But how do we unwind on weekends? When does the work stop? After hours our diaries are crammed with social engagements (beauty editors are known to spend at least three weeknights at industry functions) and plans to exercise, while our weekends are full of the same, in addition to household chores and family commitments. Even 'mental health days', encouraged by some Aussie employers, are often spent madly running errands. Busy, busy, busy!
Is it not crazy that we've no time to chill out? Do we even know how? I honestly can't remember the last time I spent a day relaxing that didn't involve some kind of activity, like reading, writing or shopping. Is the only option to book a week in Bali to get away from it all? Or to quit work and move to Byron?

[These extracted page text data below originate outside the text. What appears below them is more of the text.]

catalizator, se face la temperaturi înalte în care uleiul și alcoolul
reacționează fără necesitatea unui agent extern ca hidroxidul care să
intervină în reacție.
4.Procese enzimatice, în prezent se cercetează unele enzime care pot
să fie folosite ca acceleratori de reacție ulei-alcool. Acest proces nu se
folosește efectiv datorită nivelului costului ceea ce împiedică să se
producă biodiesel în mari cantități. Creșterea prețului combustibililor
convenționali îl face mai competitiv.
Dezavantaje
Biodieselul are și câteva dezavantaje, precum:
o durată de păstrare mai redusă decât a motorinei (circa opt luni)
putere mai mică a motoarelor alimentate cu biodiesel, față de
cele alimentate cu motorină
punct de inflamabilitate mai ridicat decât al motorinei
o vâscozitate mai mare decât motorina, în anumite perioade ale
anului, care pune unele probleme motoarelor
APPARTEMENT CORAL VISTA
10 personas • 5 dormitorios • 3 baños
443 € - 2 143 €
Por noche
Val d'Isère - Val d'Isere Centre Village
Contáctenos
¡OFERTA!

I think busyness, and work-guilt, is definitely conditioned, and it's unhealthy. I have always felt hugely guilty whenever sickness or plain old fatigue has prevented me from missing work (I've been known to take a morning off, then dose up with pain killers and trudge into the office to appease said guilt). And though I attend church most Sundays, they're far from the days of rest the Bible prescribes – there are social pages to be read, friends to be met, loads of washing to throw on...
I can't even imagine what being a working woman with a family would be like!

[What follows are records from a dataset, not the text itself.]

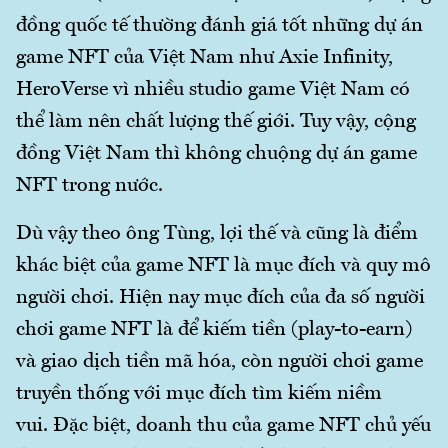
đồng quốc tế thường đánh giá tốt những dự án
game NFT của Việt Nam như Axie Infinity,
HeroVerse vì nhiều studio game Việt Nam có
thể làm nên chất lượng thế giới. Tuy vậy, cộng
đồng Việt Nam thì không chuộng dự án game
NFT trong nước.
Dù vậy theo ông Tùng, lợi thế và cũng là điểm
khác biệt của game NFT là mục đích và quy mô
người chơi. Hiện nay mục đích của đa số người
chơi game NFT là để kiếm tiền (play-to-earn)
và giao dịch tiền mã hóa, còn người chơi game
truyền thống với mục đích tìm kiếm niềm
vui. Đặc biệt, doanh thu của game NFT chủ yếu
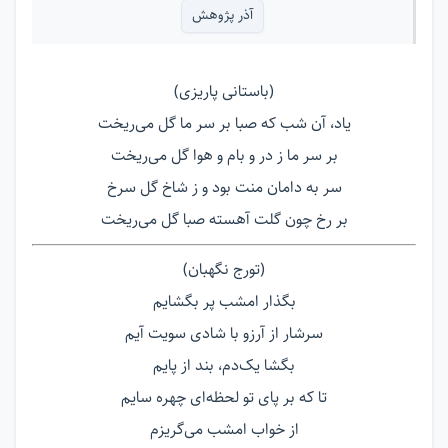
آذر پژوهش
(باستانی پاریزی)
یاد، آن شب که صبا بر سر ما گل می‌ریخت
بر سر ما ز در و بام و هوا گل می‌ریخت
سر به دامان منت بود و ز شاخ گل سرخ
بر رخ چون گلت آهسته صبا گل می‌ریخت
(تورج نگهبان)
بگذار امشب پر بگشایم
سرشار از آرزو با شادی سویت آیم
بگشا یک‌دم، بند از پایم
تا که بر پای تو لحظه‌ای چهره سایم
از خواب امشب می‌گریزم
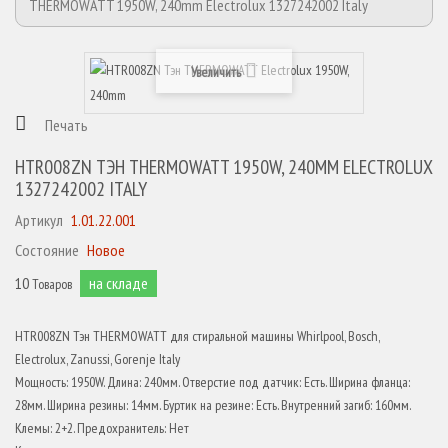
THERMOWATT 1950W, 240mm Electrolux 1327242002 Italy
Увеличить
Печать
HTR008ZN ТЭН THERMOWATT 1950W, 240MM ELECTROLUX
1327242002 ITALY
Артикул
1.01.22.001
Состояние
Новое
10
на складе
Товаров
HTR008ZN Тэн THERMOWATT для стиральной машины Whirlpool, Bosch,
Electrolux, Zanussi, Gorenje Italy
Мощность: 1950W. Длина: 240мм. Отверстие под датчик: Есть. Ширина фланца:
28мм. Ширина резины: 14мм. Буртик на резине: Есть. Внутренний загиб: 160мм.
Клемы: 2+2. Предохранитель: Нет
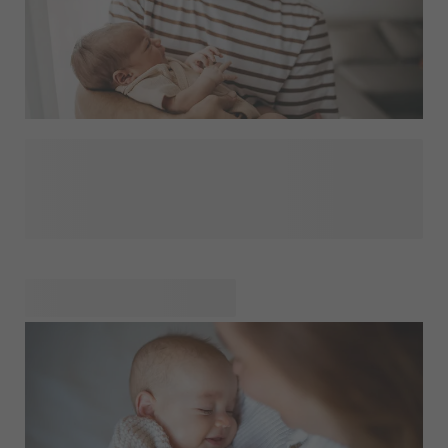
Hurra, der er kommet en lille ny! Skal du på besøg og vil du
gerne tage en gave med til den nybagte far? Det er en
fantastisk idé! Med en personlig gave vil du helt sikkert
overraske ham. Vi har samlet vores favorit-gaver til nybagte
fædre. Disse gaver er unikke og nemme at personliggøre.
Tilføj et sødt billede af babyen eller en sjov tekst, og du vil
helt sikkert fremkalde et smil!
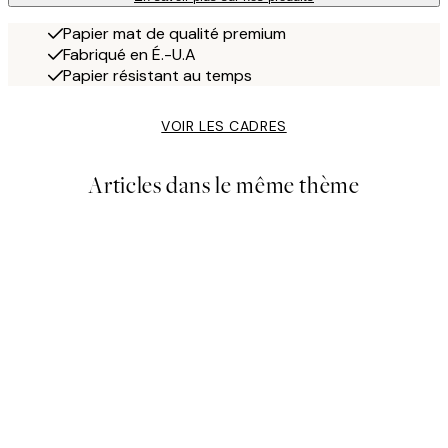
Papier mat de qualité premium
Fabriqué en É.-U.A
Papier résistant au temps
VOIR LES CADRES
Articles dans le même thème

Methinks the whole ankle twisting event (not least 'cause it's happened twice in one week) is a clear sign from God that I should spend less time frittering my life away being 'busy' – 'cause 'busy' isn't necessarily 'good' or productive. In fact, sometimes I find myself cramming my days just to escape some of the big-picture questions looming over my life (i.e. Where to next? What does God want me to do with my life? Am I really happy?).

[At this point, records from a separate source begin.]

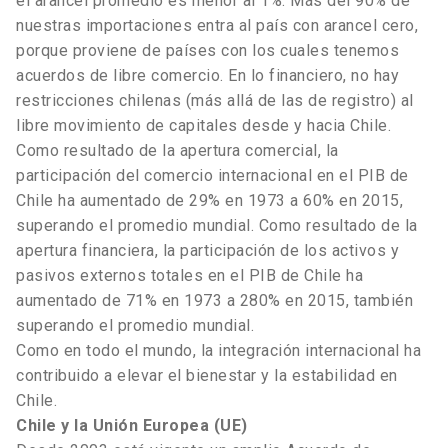
el arancel promedio es menor al 1%. Más del 90% de
nuestras importaciones entra al país con arancel cero,
porque proviene de países con los cuales tenemos
acuerdos de libre comercio. En lo financiero, no hay
restricciones chilenas (más allá de las de registro) al
libre movimiento de capitales desde y hacia Chile.
Como resultado de la apertura comercial, la
participación del comercio internacional en el PIB de
Chile ha aumentado de 29% en 1973 a 60% en 2015,
superando el promedio mundial. Como resultado de la
apertura financiera, la participación de los activos y
pasivos externos totales en el PIB de Chile ha
aumentado de 71% en 1973 a 280% en 2015, también
superando el promedio mundial.
Como en todo el mundo, la integración internacional ha
contribuido a elevar el bienestar y la estabilidad en
Chile.
Chile y la Unión Europea (UE)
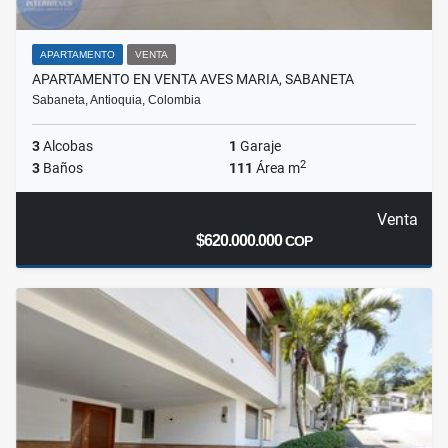
APARTAMENTO
VENTA
APARTAMENTO EN VENTA AVES MARIA, SABANETA
Sabaneta, Antioquia, Colombia
3
Alcobas
1
Garaje
2
3
Baños
111
Área m
Venta
$620.000.000
COP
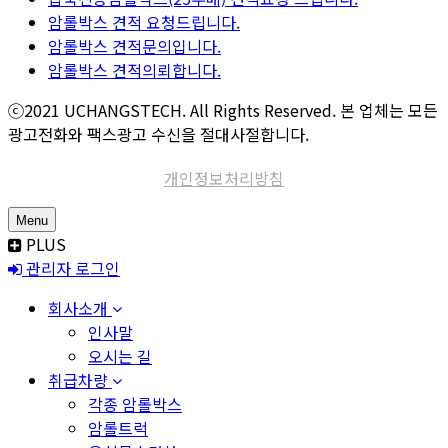
암롤박스 견적 요청드립니다.
암롤박스 견적문의입니다.
암롤박스 견적의뢰합니다.
ⓒ2021 UCHANGSTECH. All Rights Reserved. 본 업체는 모든
광고전화와 팩스광고 수신을 절대사절합니다.
개인정보처리방침
Menu
PLUS
관리자 로그인
회사소개
인사말
오시는 길
취급차량
각종 암롤박스
암롤트럭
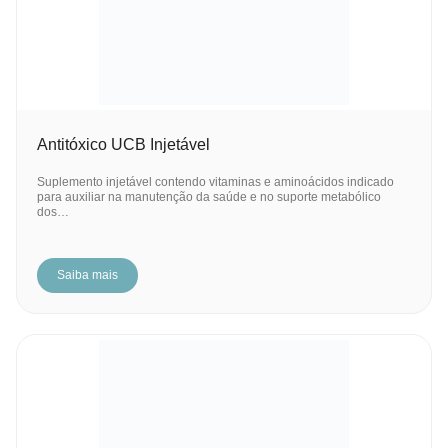
Antitóxico UCB Injetável
Suplemento injetável contendo vitaminas e aminoácidos indicado
para auxiliar na manutenção da saúde e no suporte metabólico
dos…
Saiba mais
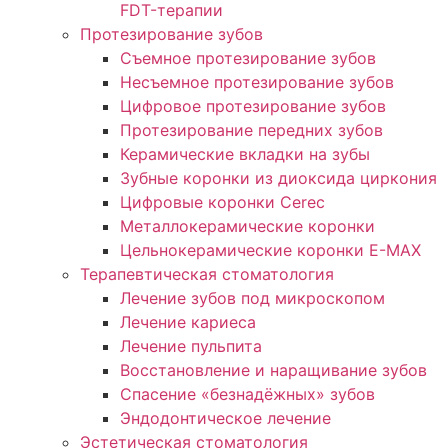
FDT-терапии
Протезирование зубов
Съемное протезирование зубов
Несъемное протезирование зубов
Цифровое протезирование зубов
Протезирование передних зубов
Керамические вкладки на зубы
Зубные коронки из диоксида циркония
Цифровые коронки Cerec
Металлокерамические коронки
Цельнокерамические коронки E-MAX
Терапевтическая стоматология
Лечение зубов под микроскопом
Лечение кариеса
Лечение пульпита
Восстановление и наращивание зубов
Спасение «безнадёжных» зубов
Эндодонтическое лечение
Эстетическая стоматология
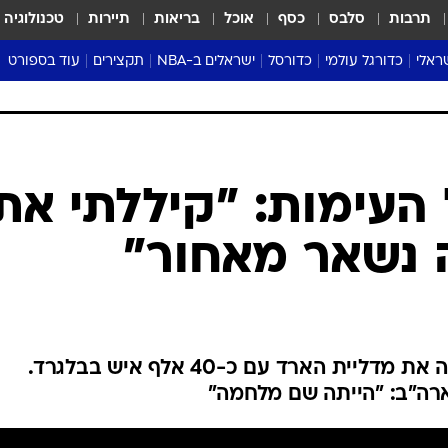
תרבות
סלבס
כסף
אוכל
בריאות
תיירות
טכנולוגיה
ראלי
כדורגל עולמי
כדורסל
ישראלים ב-NBA
תקצירים
עוד בספורט
ליגה אנגלית
ליגת העל
דני אבדיה
מונדיאל 2026
 העל
ליגה ספרדית
דאבל דריבל
NBA
נה
ליגה איטלקית
יורוליג וכדורסל אירופי
טבלאות
ו
ליגה גרמנית
ליגה לאומית
פודקאסטים
ליגה צרפתית
נבחרות ישראל בכדורסל
מסכמים מחזור
שראל
ליגת האלופות
כדורסל נשים
אבא של שבת
ית
הליגה האירופית
מעל הטבעת
דרום אמריקה
סערה בממלכה
טניס
טראש טוק
ספורט אמריקא
 העימות: "קיללתי את
פוקר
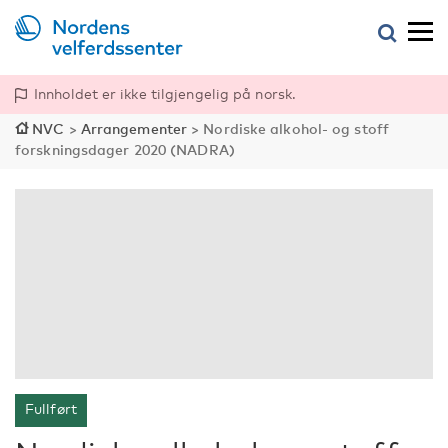
Innholdet er ikke tilgjengelig på norsk.
NVC
>
Arrangementer
>
Nordiske alkohol- og stoff
forskningsdager 2020 (NADRA)
Fullført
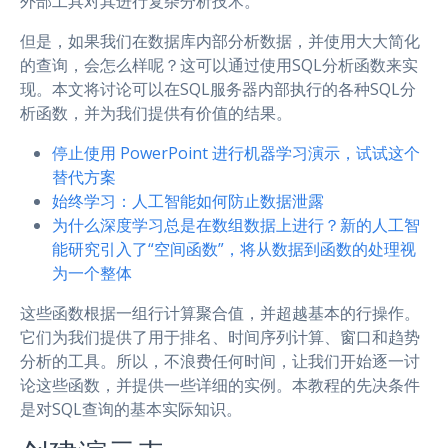
外部工具对其进行复杂分析技术。
但是，如果我们在数据库内部分析数据，并使用大大简化
的查询，会怎么样呢？这可以通过使用SQL分析函数来实
现。本文将讨论可以在SQL服务器内部执行的各种SQL分
析函数，并为我们提供有价值的结果。
停止使用 PowerPoint 进行机器学习演示，试试这个
替代方案
始终学习：人工智能如何防止数据泄露
为什么深度学习总是在数组数据上进行？新的人工智
能研究引入了“空间函数”，将从数据到函数的处理视
为一个整体
这些函数根据一组行计算聚合值，并超越基本的行操作。
它们为我们提供了用于排名、时间序列计算、窗口和趋势
分析的工具。所以，不浪费任何时间，让我们开始逐一讨
论这些函数，并提供一些详细的实例。本教程的先决条件
是对SQL查询的基本实际知识。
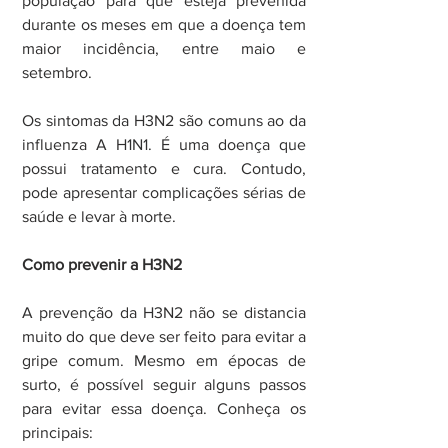
população para que esteja prevenida 
durante os meses em que a doença tem 
maior incidência, entre maio e 
setembro.
Os sintomas da H3N2 são comuns ao da 
influenza A H1N1. É uma doença que 
possui tratamento e cura. Contudo, 
pode apresentar complicações sérias de 
saúde e levar à morte.
Como prevenir a H3N2
A prevenção da H3N2 não se distancia 
muito do que deve ser feito para evitar a 
gripe comum. Mesmo em épocas de 
surto, é possível seguir alguns passos 
para evitar essa doença. Conheça os 
principais:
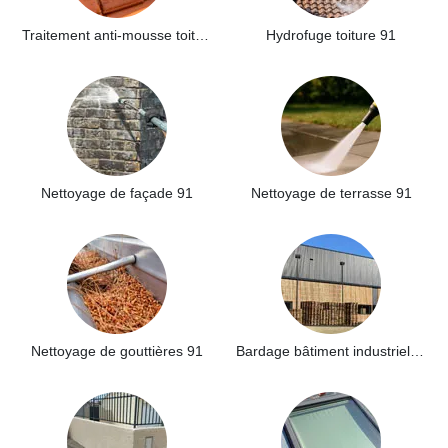
Traitement anti-mousse toiture 91
Hydrofuge toiture 91
Nettoyage de façade 91
Nettoyage de terrasse 91
Nettoyage de gouttières 91
Bardage bâtiment industriel 91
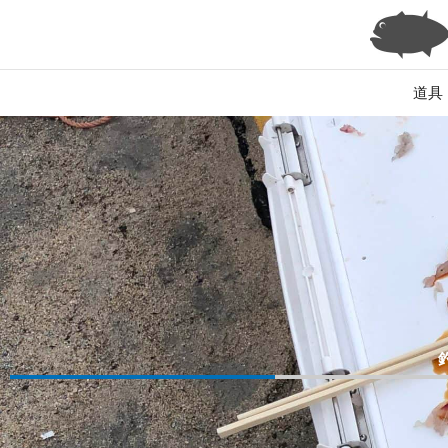
内
容
を
ス
道具
キ
ッ
プ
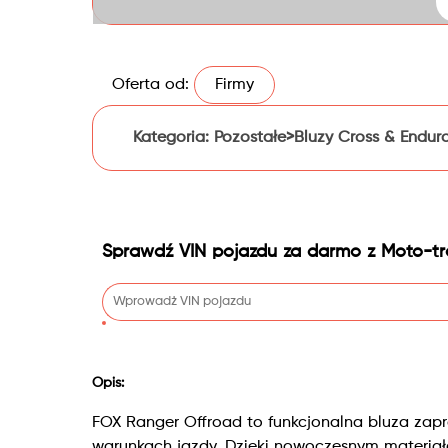
Oferta od:
Firmy
Kategoria:
Pozostałe>Bluzy Cross & Endur
Sprawdź VIN pojazdu za darmo z Moto-tr
Opis:
FOX Ranger Offroad to funkcjonalna bluza zap
warunkach jazdy. Dzięki nowoczesnym materia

Now I've been forced into period of relaxation and introspection, I'm finally going to give myself a break. Plenty of time to contemplate life's bigger questions, and think over how I want to spend my days (more time with Husband, etc.) and live my life! As a very wise magazine journo said in an email to me today: "Manifest your ideal working conditions so that the universe can commence its magic." Ahh, busy is in the eye of the beholder.
Yours truly,
Girl With a Satchel
P.S. It is so typical that there are No New Magazines at my newsagent to read while I'm laid up like a drunken soldier! I am on a mission to hunt down the new Nylon...
Yes, ladies, we owe something to women's magazines
Did you ever read 'Yes, Virginia, there is a Santa Claus?', the choke-me-up-like-a-funeral reply from New York Sun editor Francis Pharcellus Church to Virginia O'Hanlon's question of Saint Nick's validity? Well, for some reason (possibly because there are Christmas decorations on display at my supermarket... in October), this piece in today's Daily Mail, about the new book, Can Any Mother Help Me? by Jenna Bailey, reminded me a little of that letter.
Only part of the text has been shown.